HOW TO COMPLETE THIS TASK: Look through the entries for the string "Muslim" and copy every line where it shows up.

Stored records:
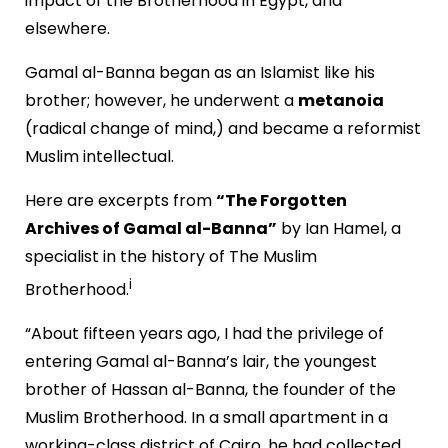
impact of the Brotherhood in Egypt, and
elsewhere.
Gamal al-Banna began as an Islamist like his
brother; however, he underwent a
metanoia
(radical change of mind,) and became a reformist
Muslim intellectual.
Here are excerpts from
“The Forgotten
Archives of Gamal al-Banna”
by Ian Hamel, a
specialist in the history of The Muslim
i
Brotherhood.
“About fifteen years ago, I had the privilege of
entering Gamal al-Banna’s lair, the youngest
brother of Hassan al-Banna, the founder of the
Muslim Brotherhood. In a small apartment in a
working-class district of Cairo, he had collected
--
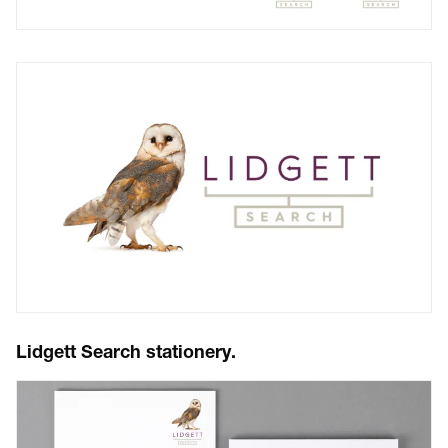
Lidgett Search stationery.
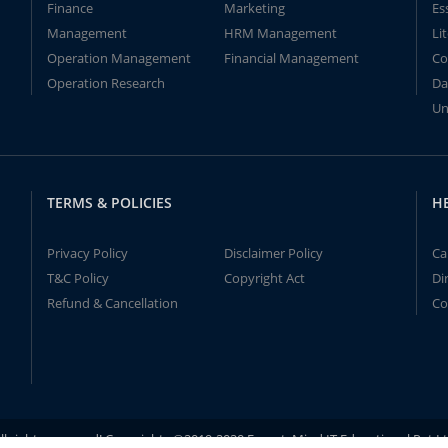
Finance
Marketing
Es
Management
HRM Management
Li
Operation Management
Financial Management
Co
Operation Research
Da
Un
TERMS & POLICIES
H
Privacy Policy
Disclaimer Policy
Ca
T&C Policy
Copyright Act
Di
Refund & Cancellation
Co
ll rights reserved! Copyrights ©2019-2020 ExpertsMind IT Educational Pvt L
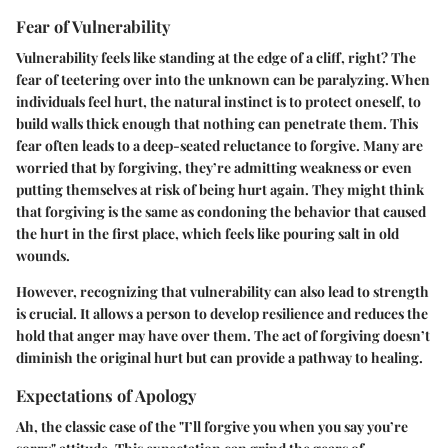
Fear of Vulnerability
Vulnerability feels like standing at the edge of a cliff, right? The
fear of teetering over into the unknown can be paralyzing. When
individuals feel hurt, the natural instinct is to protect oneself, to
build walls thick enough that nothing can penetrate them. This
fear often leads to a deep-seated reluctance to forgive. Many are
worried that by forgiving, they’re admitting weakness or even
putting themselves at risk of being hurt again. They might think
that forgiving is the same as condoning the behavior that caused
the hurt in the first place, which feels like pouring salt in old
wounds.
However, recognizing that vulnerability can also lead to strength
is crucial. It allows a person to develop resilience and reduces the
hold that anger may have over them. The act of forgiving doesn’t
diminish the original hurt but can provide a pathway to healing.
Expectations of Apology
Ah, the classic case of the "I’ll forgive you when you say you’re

TASK RESPONSE:
Muslim intellectual.
specialist in the history of The Muslim
Muslim Brotherhood. In a small apartment in a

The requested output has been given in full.